If there was a moment of the evening that everyone seemed to be talking about, it was Glenn Close demonstrating her suspiciously vast knowledge of “Da Butt” from Spike Lee’s School Daze, before getting up to perform the dance. It was both pre-scripted and it worked, not to mention that it came during one of the only segments of the show that had a traditional, comedic emcee (Lil’ Rel Howery, who probably should’ve just hosted the whole show) and a pre-written bit. If we were to categorize, the segment was essentially a glammed-up rappin’ granny, an old trope reinvented for a new age. It was illustrative of arguably the night’s great truism: Hollywood is great at producing the illusion of spontaneity, not at being spontaneous.

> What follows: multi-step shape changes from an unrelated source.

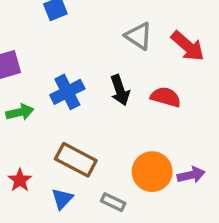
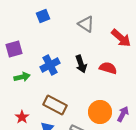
gray triangle: (139, 36) -> (86, 24), moved
purple arrow: (191, 175) -> (123, 114), turned -49

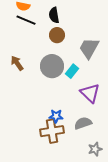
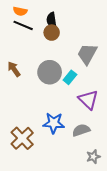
brown circle: (57, 35) -> (52, 33), moved
blue star: (56, 116) -> (54, 123), size x1.5
brown cross: (52, 131) -> (22, 138), moved, turned -35

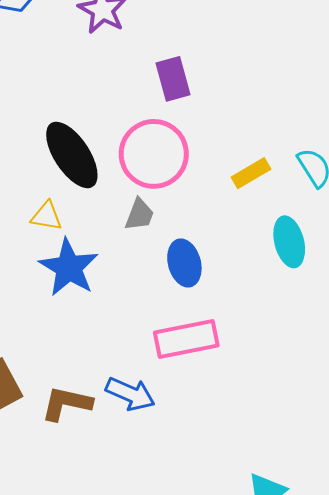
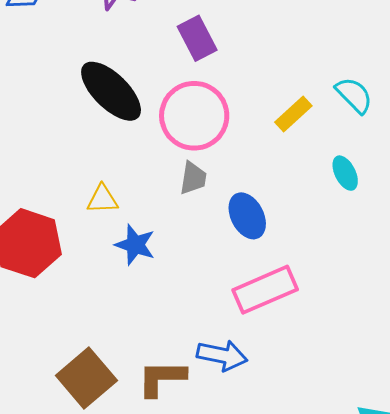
black ellipse: (72, 155) -> (111, 91), moved
cyan ellipse: (289, 242) -> (345, 173), size x0.7
blue star: (69, 268) -> (135, 245), size x0.7

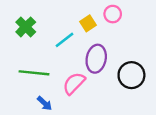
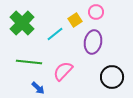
green cross: (26, 27) -> (22, 23), size x1.4
purple ellipse: (96, 59) -> (93, 42), moved
black circle: (131, 75) -> (112, 77), moved

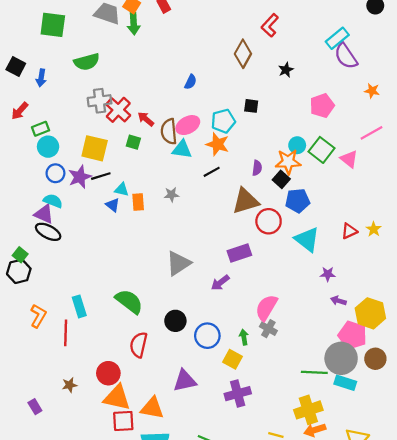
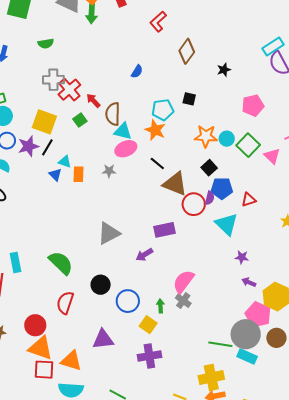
red L-shape: (270, 25) -> (158, 22), moved
green semicircle: (87, 62) -> (46, 44), size x0.7
pink ellipse: (188, 125) -> (126, 149), moved
green square: (133, 142) -> (80, 120), turned 32
orange star: (288, 162) -> (206, 136), moved
purple semicircle: (257, 168) -> (210, 198), moved
black line: (212, 172) -> (157, 164), moved, turned 63
black line: (101, 176) -> (47, 147), turned -48
brown triangle: (246, 201) -> (175, 184), turned 32
red triangle: (349, 231) -> (249, 200), moved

The final presenter of the night was Joaquin Phoenix, whose turbocharged ambivalence towards awards season pomp is one of the best things about him. Phoenix pointedly declined to read his prompter spiel, something about coming to embody your character, which Phoenix said had never been true for him, and instead explained how inspired he’d been by all this year’s Best Actor nominees. This was the final award of the evening, which was presumably all a build-up to give the last award to the recently departed Chadwick Boseman, a suitably cumulative honor for an actor who managed to play Jackie Robinson, James Brown, Thurgood Marshall, and Black Panther all before dying at 43. Who could argue with that?
Only actual Academy voters, it turned out, who gave the award to Anthony Hopkins for The Father (in which he was, admittedly, very good). Hopkins wasn’t even there to collect the award, leaving Phoenix to awkwardly accept the award on the actor’s behalf, in an almost comically anti-climactic and unsatisfying ending.
And yet, a perfectly fitting one. How could 2020 end in any way except disappointingly? This was a ceremony that bucked tradition only to remind us how much we actually appreciated those traditions. God willing, 2021 can be the year of appreciating things that we took for granted.